After a second set of tennis with his friend one morning back in 2007, Robert complained of feeling nauseous. Moments later he collapsed, motionless, without any discernable pulse. It was later determined that Robert had suffered from sudden cardiac death, an episode from which only two percent of its victims survive. But he was lucky.
“The fact that I made it was attributable to an extraordinarily low-odds event,” says Robert. “Before I had collapsed on the court, there had been two auto accidents that occurred near the tennis center. Ambulances had been dispatched from town, which was five or six miles away — normally it would take thirty to forty minutes to get an ambulance to a site out in the country.
“One of the accidents wasn’t serious, and so when the call came in that they had a serious case at the tennis center, the driver of that second ambulance was able to peel off, come to my aid only a few hundred yards from where he was, and, except for that immediate attention, I would be among the ninety-eight percent of the people who don’t survive episodes of cardiac death.”
As an economist, it’s not in Robert’s nature to say he was destined to survive. But lucky? He’ll take it. Obviously, not suffering from cardiac arrest would have been luckier, but he happened to be in the right place at the right time that its effects were mitigated and he lives on to write books and appear on podcasts.
But being in the wrong place at the wrong time can just as easily result in consequences beyond anyone’s control, such as when founding ELO member Mike Edwards was killed by an errant hay bale in a freak crash in 2010.
As a society, we don’t shy away from saying luck (or lack thereof) had a part to play in each of these scenarios. It’s when life and death aren’t on the line that we seem to easily dismiss its influence.
“When luck plays out as it normally does in life, it’s in far more subtle ways and we tend not to notice it’s important in those cases. We see successful people, thirty years into their careers; almost all of them are hard-working and talented. There are a few examples to the contrary — lip-syncing boy bands or various others who have succeeded without much hard work or talent — but most of the people who make it big really do work hard. They really are talented.”
As someone who’s experienced success constructs a narrative of the path he or she has taken to get there, it’s the bumps along that path that tend to be most memorable: the long hours, the solved problems, and the formidable opponents easily spring to mind because those are the hurdles encountered most often on such a path. But easily forgotten are the infrequent — but not inconsequential — boosts that also happened. We might forget the teacher who kept us out of trouble in the eleventh grade. Or the promotion we got when a slightly more qualified colleague couldn’t accept it because he had to care for an ailing parent.

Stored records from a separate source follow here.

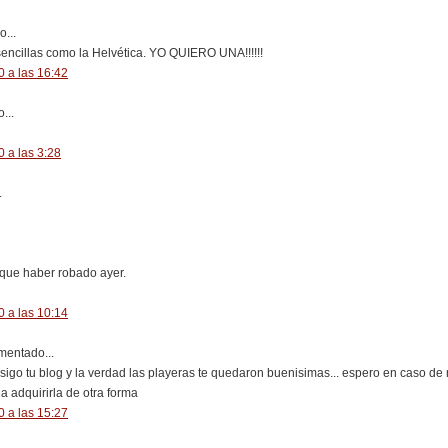
...
encillas como la Helvética. YO QUIERO UNA!!!!!!
 a las 16:42
...
 a las 3:28
.
que haber robado ayer.
 a las 10:14
entado...
sigo tu blog y la verdad las playeras te quedaron buenisimas... espero en caso de
a adquirirla de otra forma
 a las 15:27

“So you’re riding a bike into a heavy wind; you’re conscious of that wind and how it’s making life difficult for you every inch of the way,” says Robert. “The course changes direction; now you’ve got the wind at your back. You’re delighted to have gotten out of that headwind and you’re happy for — what? Twenty seconds? And then after that, it’s no longer in your conscious focus. You’ve got a wind at your back, but you’re not thinking about that because there’s nothing you have to do. You don’t have to work against it.
“And it’s the same with events in life. If you had to battle against an obstacle, you’re hyper-conscious of that. You remember it; you include it in your story. If you had a wind at your back, that’s something you just don’t notice. And so I think in complete innocence, successful people tend to look back on their lives and say, ‘Wow. I did it all myself.'”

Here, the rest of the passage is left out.